Hong Kong property

Majority of retailers ready to open more outlets as rising sales boosts their confidence, finds JLL survey

PUBLISHED : Tuesday, 17 July, 2018, 8:01am
UPDATED : Tuesday, 17 July, 2018, 7:22pm

Eight out of 10 retailers plan to expand as sales in the first half have increased appreciably and are expected to grow further, thanks to a rise in tourists and an uptick in local consumption.

Eighty-three per cent of international and local retailers have plans to open new stores in Hong Kong over the next 12 months, up from 62 per cent a year ago, according to a survey released by JLL on Monday.

“There is a great deal of positivity in the market at the moment,” said James Assersohn, director of Asia-Pacific retail at JLL. “Retailers from almost all sectors are seeing strong and sustained growth in their sales which will lead to them invest more into the market.”

JLL surveyed 40 retailers last month and found that more than 90 per cent of the respondents saw sales in the first half fare better than last year.

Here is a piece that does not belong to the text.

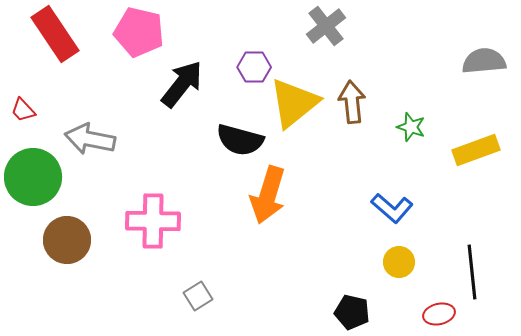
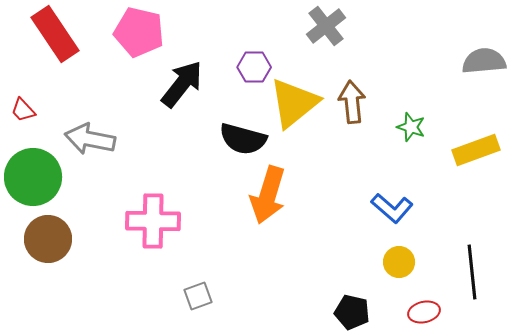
black semicircle: moved 3 px right, 1 px up
brown circle: moved 19 px left, 1 px up
gray square: rotated 12 degrees clockwise
red ellipse: moved 15 px left, 2 px up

They were also upbeat that sales would grow by more than 10 per cent in the second half.

Roberto Sergi, managing director for Greater China at Italian women’s fashion brand Pinko, said the label was “experiencing very strong double-digit growth” in sales in Hong Kong.

“We see the current market conditions as a great time to expand our business further and are currently exploring opportunities for this year and next,” said Sergi.

The retail market has witnessed strong recovery since 2017 as the industry has received a boost from strong tourism and upbeat consumer sentiment.

Retail sales recorded a fourth consecutive month of double-digit growth in May, jumping 12.9 per cent to HK$40.5 billion (US$5.1 billion), according to The Hong Kong Retail Management Association.

“The luxury sector is currently the biggest winner, led predominantly by the mainland Chinese tourists,” said JLL’s Assersohn.

Meanwhile, retailers and shopping malls are adopting millennial-centric strategies that focus on

experiential shopping and digital platforms.

“Changing consumption patterns and shopper profiles fuelled by millennials and Generation Z have led to greater demand for mass and mid-market brands, serving as a significant boost to local spending,” said Assersohn.

JLL also noted that even though the presence of affordable brands is growing in major shopping districts at a swift pace and will remain one of the main sources of leasing demand, the bulk of leasing demand continues to be from retailers with lower rent budgets.

“We believe a V-shaped recovery in retail rents is unlikely to happen in the short term. We expect the rents of high street shops and prime shopping centres to grow in the range of 0-5 per cent for the full year,” said Terence Chan, head of retail at JLL in Hong Kong.

Colliers also noted that while landlords with properties on first-tier streets in core shopping districts have witnessed strong demand, second and third-tier streets remain weak because of higher vacancies, with rents only starting to gradually pick up now.

Martin Chan, associate director at Ricacorp (CIR) Properties, however said he did not believe that as many as eight out of 10 retailers would have plans to open new stores in the city in the coming year.

“The ratio [of retailers looking to open new stores] does not even hit 20 per cent from my [past] experience,” said Chan.